Work instruction: Copy the data precisely, character for character, and leave out every picture.

Dataset excerpts:

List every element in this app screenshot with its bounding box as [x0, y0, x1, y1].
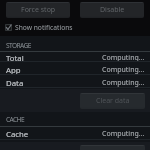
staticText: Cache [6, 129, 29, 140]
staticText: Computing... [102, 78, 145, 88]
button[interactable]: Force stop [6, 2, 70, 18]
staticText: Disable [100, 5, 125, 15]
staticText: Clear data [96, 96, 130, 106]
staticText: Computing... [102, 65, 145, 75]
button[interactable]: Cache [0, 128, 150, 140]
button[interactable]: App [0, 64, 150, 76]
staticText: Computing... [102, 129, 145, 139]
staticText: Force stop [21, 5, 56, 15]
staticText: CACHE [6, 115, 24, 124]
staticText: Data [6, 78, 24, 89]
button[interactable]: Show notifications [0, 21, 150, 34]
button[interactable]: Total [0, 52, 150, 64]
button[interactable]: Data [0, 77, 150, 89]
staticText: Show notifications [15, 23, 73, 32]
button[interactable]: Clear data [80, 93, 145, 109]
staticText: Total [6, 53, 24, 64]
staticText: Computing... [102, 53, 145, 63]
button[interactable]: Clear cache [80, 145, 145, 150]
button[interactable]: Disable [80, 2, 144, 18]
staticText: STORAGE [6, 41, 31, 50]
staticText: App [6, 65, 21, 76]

Result of this task:
List every element in this app screenshot with its bounding box as [x0, y0, x1, y1].
staticText: Cache [6, 129, 29, 140]
staticText: Computing... [102, 78, 145, 88]
button[interactable]: Force stop [6, 2, 70, 18]
staticText: Disable [100, 5, 125, 15]
staticText: Clear data [96, 96, 130, 106]
staticText: Computing... [102, 65, 145, 75]
button[interactable]: Cache [0, 128, 150, 140]
button[interactable]: App [0, 64, 150, 76]
staticText: Computing... [102, 129, 145, 139]
staticText: Force stop [21, 5, 56, 15]
staticText: CACHE [6, 115, 24, 124]
staticText: Data [6, 78, 24, 89]
button[interactable]: Show notifications [0, 21, 150, 34]
button[interactable]: Total [0, 52, 150, 64]
button[interactable]: Data [0, 77, 150, 89]
staticText: Show notifications [15, 23, 73, 32]
button[interactable]: Clear data [80, 93, 145, 109]
staticText: Total [6, 53, 24, 64]
staticText: Computing... [102, 53, 145, 63]
button[interactable]: Clear cache [80, 145, 145, 150]
button[interactable]: Disable [80, 2, 144, 18]
staticText: STORAGE [6, 41, 31, 50]
staticText: App [6, 65, 21, 76]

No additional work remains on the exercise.